• **Your instructions**
Please report every line of the listing below that has the word "ПОШИРЕННЯ" in it.

● ● ●

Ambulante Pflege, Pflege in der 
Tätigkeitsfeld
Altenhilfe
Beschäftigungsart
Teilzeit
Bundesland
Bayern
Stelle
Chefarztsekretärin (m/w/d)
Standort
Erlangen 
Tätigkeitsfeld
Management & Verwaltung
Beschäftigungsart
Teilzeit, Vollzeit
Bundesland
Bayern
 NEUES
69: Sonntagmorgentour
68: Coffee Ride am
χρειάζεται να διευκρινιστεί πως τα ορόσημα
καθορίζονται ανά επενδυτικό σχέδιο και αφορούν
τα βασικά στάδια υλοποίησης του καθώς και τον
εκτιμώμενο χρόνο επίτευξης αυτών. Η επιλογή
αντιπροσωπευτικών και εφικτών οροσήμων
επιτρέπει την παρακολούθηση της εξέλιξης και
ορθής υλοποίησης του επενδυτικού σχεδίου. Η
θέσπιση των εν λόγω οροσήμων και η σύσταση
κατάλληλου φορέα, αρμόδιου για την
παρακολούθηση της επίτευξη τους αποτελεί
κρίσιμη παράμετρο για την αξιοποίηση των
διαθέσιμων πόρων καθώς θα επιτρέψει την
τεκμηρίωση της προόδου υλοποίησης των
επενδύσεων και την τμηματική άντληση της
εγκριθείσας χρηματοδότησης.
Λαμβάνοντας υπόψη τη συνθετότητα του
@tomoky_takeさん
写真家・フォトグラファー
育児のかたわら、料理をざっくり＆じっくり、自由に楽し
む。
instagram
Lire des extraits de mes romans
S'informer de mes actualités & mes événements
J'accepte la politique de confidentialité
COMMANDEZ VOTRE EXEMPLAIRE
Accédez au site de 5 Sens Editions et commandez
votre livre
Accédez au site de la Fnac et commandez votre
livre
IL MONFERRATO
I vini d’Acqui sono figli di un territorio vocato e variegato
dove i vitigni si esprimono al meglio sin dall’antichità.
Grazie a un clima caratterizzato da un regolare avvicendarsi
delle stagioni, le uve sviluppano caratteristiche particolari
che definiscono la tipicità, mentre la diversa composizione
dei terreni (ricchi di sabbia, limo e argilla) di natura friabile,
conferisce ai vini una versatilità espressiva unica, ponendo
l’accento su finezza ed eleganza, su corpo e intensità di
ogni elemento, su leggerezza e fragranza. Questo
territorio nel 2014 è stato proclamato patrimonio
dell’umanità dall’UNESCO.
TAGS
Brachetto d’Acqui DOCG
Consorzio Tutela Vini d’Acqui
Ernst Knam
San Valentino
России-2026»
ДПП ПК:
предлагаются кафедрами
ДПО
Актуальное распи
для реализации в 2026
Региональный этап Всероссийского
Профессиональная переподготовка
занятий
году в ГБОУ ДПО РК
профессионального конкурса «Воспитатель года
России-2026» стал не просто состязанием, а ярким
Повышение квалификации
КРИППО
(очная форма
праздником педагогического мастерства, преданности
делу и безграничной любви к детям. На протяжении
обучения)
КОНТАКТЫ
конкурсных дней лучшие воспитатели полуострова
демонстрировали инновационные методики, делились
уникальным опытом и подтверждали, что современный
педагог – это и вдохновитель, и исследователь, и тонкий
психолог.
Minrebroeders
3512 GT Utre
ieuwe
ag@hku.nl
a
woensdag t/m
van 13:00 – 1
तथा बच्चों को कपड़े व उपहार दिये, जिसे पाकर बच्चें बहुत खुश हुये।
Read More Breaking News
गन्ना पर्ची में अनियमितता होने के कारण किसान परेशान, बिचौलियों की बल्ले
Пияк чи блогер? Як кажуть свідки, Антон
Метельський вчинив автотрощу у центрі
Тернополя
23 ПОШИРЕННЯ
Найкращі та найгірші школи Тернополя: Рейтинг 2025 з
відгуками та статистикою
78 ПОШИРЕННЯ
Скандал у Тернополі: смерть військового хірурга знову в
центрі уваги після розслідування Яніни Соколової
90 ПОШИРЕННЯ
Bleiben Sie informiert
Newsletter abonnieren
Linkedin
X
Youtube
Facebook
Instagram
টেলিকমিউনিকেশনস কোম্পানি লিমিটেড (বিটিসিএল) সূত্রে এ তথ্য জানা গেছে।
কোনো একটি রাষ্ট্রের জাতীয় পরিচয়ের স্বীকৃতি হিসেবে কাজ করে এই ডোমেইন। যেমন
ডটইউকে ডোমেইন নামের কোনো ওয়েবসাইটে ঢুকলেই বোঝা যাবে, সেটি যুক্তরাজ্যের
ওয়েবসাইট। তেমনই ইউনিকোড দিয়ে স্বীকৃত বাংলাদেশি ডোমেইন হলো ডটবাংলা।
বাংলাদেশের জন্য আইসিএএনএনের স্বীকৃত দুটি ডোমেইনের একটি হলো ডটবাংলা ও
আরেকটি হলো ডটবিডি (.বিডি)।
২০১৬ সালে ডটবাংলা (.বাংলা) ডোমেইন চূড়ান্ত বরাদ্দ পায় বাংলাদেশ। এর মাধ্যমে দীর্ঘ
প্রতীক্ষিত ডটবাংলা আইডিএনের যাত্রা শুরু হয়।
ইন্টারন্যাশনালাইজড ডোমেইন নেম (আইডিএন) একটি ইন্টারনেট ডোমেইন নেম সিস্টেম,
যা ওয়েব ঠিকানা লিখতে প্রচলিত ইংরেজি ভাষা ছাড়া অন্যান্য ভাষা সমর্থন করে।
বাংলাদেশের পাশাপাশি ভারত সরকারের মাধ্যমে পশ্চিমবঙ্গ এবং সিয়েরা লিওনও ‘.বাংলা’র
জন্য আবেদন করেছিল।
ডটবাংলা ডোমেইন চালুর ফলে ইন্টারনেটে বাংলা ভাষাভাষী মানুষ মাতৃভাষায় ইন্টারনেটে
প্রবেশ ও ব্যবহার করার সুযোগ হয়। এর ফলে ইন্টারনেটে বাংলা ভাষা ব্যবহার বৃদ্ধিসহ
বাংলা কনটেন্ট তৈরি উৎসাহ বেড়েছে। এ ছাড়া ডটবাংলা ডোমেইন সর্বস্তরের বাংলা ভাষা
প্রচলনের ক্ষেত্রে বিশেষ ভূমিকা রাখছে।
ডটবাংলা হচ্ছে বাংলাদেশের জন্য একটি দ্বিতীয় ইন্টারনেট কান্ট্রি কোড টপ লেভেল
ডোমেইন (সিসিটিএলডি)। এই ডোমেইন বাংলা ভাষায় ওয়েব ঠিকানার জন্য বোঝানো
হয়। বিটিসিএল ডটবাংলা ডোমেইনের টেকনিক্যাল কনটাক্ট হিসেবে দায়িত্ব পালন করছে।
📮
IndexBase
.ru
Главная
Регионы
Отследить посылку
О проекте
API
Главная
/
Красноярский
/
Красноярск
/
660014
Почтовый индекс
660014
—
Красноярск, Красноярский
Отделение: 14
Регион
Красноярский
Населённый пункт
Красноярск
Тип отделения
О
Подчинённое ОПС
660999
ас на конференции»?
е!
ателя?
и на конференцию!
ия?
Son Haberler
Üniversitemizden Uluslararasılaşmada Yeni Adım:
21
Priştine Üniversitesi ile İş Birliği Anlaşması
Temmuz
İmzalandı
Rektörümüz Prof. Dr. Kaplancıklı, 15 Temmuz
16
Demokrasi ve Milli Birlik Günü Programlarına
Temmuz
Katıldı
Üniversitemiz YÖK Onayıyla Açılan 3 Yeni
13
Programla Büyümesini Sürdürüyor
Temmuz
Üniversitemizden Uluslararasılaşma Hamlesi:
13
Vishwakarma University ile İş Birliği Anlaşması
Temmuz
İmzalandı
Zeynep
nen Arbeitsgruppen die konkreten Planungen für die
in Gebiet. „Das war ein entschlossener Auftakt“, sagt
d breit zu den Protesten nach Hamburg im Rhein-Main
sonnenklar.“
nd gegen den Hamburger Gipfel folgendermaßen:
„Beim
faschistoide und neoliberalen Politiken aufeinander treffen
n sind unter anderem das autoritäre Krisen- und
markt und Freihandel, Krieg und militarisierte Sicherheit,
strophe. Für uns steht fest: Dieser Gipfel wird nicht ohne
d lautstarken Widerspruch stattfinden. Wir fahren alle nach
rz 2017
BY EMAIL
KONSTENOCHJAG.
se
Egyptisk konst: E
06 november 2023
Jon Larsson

● ● ●

• **Answer for this exercise**
23 ПОШИРЕННЯ
78 ПОШИРЕННЯ
90 ПОШИРЕННЯ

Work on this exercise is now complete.